Content starts

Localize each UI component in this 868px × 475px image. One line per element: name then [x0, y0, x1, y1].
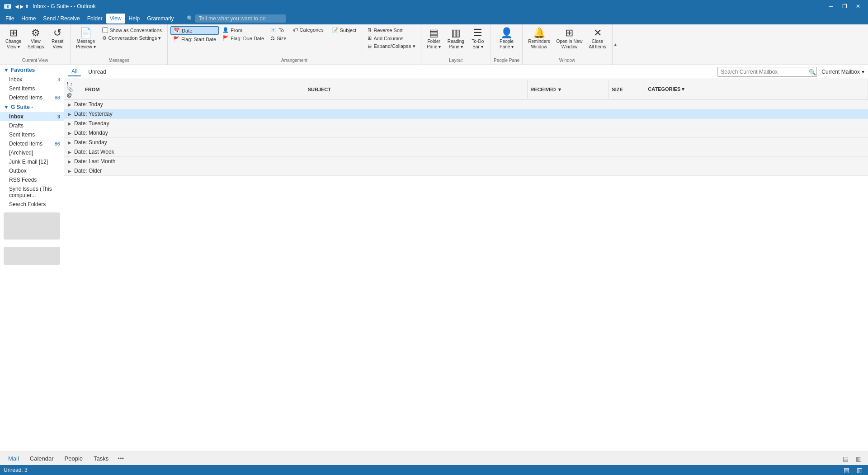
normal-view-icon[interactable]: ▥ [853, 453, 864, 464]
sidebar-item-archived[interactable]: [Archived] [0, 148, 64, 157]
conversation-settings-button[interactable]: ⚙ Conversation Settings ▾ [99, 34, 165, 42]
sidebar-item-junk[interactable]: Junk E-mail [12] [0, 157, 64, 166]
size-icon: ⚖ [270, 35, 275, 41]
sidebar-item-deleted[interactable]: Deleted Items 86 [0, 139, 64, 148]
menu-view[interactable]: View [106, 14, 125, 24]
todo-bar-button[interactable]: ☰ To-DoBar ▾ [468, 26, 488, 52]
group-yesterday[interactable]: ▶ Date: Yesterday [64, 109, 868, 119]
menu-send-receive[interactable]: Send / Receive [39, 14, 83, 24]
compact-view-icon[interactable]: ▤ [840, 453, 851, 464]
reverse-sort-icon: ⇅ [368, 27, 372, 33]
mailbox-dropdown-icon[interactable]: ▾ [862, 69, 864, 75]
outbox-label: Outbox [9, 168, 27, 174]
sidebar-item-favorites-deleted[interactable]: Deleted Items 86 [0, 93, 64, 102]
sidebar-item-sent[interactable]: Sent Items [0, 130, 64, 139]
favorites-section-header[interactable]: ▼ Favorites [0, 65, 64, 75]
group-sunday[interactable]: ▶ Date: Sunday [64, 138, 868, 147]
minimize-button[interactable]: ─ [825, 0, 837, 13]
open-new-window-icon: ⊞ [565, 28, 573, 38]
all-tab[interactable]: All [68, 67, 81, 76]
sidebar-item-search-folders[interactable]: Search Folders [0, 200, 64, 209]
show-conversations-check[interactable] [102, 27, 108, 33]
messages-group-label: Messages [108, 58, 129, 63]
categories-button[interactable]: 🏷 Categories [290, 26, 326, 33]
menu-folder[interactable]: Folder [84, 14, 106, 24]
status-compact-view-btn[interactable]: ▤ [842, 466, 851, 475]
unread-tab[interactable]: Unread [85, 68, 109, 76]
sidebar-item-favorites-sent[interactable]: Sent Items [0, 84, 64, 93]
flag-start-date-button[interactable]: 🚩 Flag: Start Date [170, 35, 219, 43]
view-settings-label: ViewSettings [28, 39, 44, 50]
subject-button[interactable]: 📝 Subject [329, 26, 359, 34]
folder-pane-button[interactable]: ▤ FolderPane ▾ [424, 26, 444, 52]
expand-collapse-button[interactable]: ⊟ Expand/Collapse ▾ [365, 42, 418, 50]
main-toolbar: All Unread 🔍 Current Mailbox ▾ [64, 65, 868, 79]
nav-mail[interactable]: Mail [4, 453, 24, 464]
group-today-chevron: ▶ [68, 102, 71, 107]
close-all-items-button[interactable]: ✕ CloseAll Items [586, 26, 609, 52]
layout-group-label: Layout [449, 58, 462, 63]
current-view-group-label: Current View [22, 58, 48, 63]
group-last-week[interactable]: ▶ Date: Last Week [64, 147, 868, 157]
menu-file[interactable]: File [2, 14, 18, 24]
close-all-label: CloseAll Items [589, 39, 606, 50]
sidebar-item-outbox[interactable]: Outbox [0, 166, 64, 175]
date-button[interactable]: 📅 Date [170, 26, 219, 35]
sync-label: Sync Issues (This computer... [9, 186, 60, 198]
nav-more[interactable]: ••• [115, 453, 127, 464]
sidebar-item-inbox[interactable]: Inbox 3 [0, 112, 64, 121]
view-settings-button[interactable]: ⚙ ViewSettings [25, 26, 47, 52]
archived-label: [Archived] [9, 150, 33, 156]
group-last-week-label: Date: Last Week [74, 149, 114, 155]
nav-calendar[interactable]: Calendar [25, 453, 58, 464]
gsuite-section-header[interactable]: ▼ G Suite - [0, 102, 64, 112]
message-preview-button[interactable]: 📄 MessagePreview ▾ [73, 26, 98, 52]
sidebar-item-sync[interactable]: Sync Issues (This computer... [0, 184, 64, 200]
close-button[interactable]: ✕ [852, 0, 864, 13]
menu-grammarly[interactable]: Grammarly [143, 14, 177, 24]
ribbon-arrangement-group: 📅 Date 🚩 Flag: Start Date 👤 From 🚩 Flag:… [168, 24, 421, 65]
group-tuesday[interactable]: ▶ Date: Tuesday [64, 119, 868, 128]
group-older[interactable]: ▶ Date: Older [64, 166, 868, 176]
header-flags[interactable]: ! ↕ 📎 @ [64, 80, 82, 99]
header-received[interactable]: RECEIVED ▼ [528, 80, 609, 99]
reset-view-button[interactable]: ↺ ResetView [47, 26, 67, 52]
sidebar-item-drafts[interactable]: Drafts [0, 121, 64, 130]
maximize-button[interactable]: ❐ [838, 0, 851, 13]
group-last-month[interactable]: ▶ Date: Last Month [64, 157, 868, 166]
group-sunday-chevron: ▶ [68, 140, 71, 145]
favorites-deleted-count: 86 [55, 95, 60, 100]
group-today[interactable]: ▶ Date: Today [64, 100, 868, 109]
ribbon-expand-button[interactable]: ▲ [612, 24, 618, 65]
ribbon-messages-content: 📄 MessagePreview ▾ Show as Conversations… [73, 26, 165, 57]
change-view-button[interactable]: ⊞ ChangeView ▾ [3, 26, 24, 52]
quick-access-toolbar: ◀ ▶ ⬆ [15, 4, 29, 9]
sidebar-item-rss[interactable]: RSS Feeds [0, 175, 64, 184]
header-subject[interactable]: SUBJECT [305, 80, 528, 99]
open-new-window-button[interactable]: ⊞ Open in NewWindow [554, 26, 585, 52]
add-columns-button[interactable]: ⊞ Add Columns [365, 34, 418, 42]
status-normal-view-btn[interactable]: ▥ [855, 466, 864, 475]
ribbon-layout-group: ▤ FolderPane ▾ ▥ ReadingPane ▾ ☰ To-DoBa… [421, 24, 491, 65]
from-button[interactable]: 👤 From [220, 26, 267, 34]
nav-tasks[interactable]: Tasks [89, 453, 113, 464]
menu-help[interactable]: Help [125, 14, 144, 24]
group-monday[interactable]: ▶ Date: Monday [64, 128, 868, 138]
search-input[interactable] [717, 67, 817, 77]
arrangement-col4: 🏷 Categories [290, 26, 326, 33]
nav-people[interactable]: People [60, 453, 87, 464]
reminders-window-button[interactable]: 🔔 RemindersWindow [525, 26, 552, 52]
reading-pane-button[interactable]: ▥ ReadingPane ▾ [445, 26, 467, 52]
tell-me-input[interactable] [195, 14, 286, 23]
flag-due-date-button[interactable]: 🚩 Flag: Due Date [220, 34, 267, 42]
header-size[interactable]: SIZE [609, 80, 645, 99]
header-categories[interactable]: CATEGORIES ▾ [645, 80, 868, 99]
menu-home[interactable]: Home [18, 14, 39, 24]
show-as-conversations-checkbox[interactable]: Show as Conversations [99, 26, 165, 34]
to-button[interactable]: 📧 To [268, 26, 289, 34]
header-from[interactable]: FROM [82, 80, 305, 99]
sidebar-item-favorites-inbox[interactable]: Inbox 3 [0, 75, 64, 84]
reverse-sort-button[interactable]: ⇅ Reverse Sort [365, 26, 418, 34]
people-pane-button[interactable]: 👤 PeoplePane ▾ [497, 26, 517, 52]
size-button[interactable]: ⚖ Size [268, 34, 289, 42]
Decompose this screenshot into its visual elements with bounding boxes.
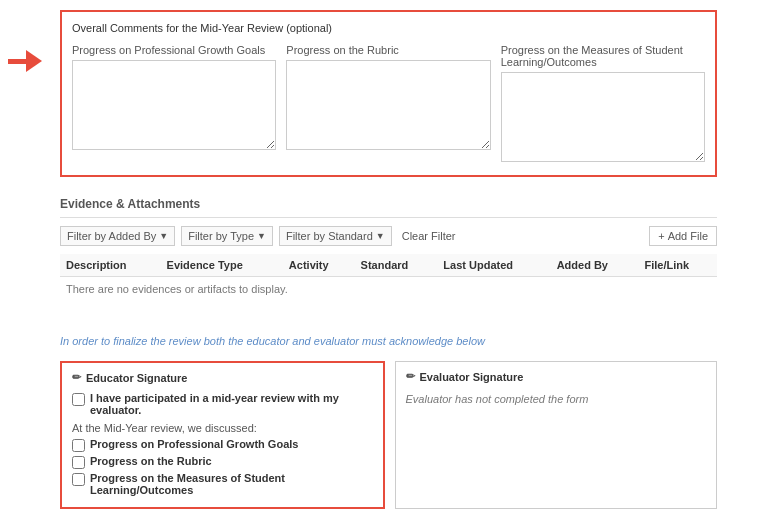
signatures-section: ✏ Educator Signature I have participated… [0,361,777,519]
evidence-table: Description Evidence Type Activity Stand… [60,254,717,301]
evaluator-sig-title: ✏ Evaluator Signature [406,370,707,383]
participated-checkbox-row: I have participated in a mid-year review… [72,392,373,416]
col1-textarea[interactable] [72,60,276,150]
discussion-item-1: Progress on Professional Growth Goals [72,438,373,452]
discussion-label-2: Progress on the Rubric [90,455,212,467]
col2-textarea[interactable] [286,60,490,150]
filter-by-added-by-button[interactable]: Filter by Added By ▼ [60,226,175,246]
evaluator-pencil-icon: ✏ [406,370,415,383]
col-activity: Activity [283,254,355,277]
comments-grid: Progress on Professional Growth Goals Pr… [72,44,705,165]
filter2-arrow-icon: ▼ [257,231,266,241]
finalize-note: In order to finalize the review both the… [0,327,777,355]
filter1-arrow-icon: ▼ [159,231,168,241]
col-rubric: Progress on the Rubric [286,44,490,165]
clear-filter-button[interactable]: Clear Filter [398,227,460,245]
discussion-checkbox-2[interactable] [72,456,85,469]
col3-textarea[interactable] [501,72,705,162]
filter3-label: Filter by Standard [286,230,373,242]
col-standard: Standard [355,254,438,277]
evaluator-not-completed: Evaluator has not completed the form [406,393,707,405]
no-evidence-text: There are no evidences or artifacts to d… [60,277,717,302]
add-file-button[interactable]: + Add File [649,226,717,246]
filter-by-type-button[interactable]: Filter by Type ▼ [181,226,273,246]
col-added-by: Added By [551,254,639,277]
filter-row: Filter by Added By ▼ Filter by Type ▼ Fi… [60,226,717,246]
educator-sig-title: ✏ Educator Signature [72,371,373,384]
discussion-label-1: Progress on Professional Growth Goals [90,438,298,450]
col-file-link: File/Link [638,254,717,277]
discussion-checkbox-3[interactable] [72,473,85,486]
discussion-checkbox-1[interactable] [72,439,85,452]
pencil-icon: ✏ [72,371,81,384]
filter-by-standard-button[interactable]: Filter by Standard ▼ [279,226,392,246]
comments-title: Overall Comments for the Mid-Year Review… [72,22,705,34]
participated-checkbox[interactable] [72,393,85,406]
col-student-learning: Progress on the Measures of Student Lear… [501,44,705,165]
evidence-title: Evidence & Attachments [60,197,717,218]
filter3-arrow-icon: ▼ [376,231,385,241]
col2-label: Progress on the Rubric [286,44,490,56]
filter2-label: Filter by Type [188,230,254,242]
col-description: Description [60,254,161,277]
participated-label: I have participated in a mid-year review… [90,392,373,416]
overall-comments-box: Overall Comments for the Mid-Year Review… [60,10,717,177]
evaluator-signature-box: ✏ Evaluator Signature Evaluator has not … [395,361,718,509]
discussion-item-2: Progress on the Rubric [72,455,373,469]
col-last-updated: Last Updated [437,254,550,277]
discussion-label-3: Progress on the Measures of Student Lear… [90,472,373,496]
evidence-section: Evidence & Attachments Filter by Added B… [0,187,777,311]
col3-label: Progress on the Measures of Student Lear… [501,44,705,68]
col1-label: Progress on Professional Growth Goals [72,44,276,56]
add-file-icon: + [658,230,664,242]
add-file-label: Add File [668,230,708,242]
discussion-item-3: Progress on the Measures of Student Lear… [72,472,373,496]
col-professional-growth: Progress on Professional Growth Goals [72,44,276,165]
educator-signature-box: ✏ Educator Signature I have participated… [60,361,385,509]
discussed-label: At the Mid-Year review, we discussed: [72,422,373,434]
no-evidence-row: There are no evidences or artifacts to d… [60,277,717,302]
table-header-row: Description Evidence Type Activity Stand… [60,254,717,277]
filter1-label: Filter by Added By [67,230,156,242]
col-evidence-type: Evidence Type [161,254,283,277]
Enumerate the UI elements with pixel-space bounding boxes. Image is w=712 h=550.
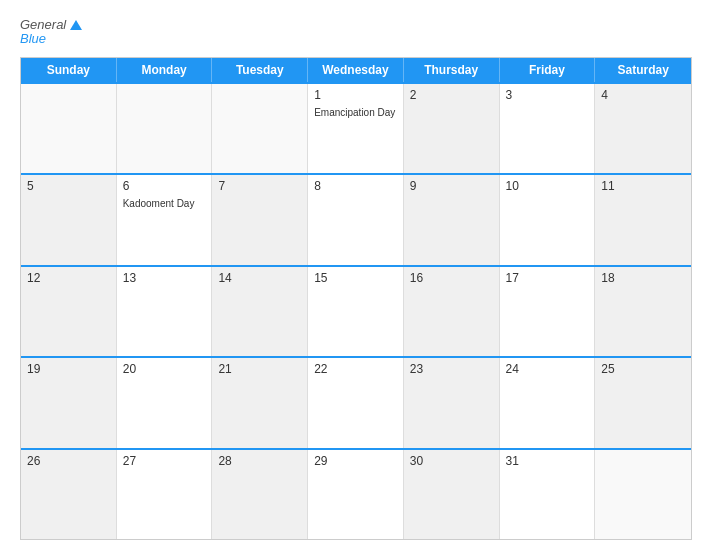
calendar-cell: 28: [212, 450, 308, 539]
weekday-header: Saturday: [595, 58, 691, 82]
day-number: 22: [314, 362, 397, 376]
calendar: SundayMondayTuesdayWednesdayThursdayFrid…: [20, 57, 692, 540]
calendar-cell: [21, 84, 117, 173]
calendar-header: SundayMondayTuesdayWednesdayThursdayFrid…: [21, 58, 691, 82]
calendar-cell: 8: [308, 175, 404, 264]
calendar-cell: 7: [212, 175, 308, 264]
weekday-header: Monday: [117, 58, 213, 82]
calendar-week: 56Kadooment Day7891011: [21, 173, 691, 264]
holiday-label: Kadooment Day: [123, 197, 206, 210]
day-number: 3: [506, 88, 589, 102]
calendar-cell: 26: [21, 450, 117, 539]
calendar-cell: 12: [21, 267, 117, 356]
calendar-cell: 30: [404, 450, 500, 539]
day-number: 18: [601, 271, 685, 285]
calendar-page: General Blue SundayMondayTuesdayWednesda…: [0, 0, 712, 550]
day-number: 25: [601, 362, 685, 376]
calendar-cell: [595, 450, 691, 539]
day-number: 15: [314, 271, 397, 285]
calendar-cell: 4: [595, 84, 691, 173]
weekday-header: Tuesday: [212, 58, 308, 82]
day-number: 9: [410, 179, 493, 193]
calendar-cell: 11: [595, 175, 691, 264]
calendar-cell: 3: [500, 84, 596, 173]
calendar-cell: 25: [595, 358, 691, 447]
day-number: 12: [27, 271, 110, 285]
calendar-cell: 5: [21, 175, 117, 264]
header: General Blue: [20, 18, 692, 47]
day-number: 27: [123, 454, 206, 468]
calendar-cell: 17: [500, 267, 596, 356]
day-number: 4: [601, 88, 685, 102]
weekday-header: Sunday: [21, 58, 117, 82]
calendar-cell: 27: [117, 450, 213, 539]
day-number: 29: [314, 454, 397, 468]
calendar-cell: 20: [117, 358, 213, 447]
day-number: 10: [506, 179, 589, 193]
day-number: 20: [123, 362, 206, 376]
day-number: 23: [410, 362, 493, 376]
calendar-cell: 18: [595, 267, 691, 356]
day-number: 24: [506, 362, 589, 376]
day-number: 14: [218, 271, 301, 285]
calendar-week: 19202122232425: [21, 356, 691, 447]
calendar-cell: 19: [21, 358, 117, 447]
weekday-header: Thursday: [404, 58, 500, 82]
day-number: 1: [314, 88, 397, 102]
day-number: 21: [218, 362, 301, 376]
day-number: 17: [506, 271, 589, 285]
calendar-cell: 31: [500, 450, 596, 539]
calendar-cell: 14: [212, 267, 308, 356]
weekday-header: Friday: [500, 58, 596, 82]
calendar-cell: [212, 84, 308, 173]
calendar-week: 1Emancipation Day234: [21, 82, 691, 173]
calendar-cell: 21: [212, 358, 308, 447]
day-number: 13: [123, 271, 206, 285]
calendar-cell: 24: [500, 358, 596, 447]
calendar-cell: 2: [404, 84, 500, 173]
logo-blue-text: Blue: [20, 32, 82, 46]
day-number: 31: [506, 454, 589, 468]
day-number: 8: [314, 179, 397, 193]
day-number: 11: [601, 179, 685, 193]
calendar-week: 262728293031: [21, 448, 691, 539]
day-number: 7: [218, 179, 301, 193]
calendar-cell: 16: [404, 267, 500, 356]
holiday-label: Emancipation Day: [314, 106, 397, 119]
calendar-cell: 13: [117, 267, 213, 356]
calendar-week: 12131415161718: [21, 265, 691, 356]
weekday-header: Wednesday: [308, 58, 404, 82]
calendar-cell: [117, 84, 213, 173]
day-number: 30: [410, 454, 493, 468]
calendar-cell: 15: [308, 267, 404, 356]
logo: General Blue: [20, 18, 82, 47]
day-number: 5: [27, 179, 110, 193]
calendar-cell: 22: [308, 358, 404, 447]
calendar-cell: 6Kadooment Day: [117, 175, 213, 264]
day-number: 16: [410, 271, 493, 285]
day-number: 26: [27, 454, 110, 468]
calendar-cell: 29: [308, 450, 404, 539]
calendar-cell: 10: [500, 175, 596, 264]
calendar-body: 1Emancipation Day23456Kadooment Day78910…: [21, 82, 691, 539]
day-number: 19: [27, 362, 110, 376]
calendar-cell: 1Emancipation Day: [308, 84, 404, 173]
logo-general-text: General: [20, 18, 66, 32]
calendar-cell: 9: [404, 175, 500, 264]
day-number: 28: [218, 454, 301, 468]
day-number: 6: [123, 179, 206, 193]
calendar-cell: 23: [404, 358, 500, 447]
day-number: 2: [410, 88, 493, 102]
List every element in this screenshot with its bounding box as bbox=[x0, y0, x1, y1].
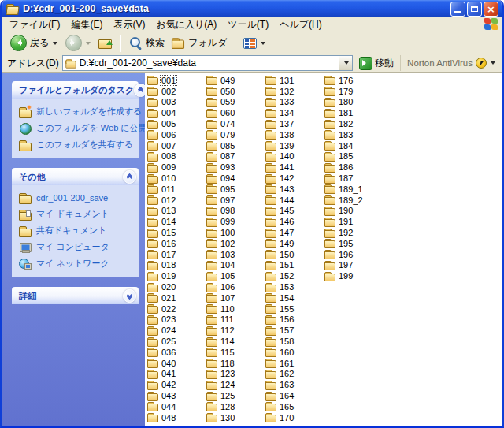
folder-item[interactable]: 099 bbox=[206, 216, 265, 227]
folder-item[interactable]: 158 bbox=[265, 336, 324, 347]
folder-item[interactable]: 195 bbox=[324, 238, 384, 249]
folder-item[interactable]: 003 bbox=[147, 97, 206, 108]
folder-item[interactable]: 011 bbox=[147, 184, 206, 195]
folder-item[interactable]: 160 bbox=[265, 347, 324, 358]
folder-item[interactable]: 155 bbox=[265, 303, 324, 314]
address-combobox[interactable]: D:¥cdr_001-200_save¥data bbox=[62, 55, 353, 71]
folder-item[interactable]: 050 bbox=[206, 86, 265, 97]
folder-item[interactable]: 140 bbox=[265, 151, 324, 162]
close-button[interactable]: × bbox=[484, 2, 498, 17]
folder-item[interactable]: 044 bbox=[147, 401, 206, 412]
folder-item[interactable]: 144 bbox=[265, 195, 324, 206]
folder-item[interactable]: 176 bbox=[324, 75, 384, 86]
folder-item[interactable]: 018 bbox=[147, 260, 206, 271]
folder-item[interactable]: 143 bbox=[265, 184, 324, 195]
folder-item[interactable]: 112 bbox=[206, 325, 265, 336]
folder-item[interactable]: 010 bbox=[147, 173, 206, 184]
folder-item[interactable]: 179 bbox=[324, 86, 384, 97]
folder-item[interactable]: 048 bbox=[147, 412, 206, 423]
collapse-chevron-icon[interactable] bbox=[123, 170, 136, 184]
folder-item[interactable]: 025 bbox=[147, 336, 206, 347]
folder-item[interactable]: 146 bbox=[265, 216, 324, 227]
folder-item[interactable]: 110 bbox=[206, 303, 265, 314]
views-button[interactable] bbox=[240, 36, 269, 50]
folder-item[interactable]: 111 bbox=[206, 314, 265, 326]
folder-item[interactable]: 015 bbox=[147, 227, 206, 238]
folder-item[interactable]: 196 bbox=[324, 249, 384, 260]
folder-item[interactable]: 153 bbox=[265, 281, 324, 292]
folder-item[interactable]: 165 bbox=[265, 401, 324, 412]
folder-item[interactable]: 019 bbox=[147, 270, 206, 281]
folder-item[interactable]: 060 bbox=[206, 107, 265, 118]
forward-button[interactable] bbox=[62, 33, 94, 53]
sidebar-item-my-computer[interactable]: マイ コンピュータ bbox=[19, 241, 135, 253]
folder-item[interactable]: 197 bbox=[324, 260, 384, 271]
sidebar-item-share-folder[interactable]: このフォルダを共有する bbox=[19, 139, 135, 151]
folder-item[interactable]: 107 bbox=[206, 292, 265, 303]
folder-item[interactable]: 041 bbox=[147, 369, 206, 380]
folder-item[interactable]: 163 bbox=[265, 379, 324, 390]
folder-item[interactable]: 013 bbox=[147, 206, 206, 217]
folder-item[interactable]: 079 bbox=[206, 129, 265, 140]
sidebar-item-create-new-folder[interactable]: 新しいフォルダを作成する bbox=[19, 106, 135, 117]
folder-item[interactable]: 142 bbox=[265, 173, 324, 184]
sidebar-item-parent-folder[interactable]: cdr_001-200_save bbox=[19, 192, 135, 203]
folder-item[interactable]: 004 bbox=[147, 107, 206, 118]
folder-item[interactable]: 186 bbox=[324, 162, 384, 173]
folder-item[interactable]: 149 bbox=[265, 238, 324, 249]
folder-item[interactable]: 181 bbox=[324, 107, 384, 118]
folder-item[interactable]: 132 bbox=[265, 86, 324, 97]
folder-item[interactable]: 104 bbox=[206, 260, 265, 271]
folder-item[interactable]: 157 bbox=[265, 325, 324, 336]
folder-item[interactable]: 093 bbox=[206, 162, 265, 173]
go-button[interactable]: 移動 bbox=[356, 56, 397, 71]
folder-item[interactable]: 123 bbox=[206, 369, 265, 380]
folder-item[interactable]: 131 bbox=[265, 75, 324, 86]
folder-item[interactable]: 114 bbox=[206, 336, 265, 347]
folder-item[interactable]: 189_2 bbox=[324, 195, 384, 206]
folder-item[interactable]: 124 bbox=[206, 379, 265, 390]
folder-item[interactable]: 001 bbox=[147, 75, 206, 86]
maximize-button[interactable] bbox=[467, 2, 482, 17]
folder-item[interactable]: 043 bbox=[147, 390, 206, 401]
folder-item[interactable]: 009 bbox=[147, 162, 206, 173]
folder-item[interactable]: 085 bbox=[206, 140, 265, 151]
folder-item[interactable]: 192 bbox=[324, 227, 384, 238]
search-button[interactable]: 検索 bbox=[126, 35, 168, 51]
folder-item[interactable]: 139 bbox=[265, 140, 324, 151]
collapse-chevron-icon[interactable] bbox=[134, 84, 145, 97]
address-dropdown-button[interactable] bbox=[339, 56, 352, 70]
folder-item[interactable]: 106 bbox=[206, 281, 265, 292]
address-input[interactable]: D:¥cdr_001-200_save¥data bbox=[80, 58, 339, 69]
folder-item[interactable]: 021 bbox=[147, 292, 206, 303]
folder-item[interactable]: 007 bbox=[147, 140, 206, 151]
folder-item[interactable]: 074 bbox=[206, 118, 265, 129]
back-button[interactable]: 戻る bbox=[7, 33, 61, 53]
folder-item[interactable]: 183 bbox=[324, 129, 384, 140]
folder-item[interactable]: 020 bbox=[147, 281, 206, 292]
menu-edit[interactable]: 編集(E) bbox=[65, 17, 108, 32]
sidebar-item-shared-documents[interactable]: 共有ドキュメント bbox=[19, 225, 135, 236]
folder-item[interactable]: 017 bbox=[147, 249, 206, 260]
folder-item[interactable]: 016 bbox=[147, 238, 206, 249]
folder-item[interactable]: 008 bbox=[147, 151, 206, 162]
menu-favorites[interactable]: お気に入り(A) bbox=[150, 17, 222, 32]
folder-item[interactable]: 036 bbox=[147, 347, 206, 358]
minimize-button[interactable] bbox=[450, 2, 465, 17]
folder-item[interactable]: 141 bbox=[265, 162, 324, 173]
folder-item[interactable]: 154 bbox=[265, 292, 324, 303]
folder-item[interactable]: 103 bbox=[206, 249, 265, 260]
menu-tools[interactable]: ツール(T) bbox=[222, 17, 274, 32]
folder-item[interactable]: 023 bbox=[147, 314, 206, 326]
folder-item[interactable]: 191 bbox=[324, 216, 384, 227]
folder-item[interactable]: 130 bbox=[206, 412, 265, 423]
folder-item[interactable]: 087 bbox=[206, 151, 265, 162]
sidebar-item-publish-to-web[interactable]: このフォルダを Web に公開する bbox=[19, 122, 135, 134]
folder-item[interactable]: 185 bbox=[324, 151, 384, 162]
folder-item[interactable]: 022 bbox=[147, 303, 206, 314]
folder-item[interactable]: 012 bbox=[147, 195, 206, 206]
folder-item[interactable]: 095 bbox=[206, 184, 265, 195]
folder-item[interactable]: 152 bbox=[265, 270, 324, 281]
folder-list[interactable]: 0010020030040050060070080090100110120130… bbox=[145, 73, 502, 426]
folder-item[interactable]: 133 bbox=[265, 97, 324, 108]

Content ends

Find every line of the data that holds the string "Unread", then say how many there are and nothing else.

Finished exercise: 2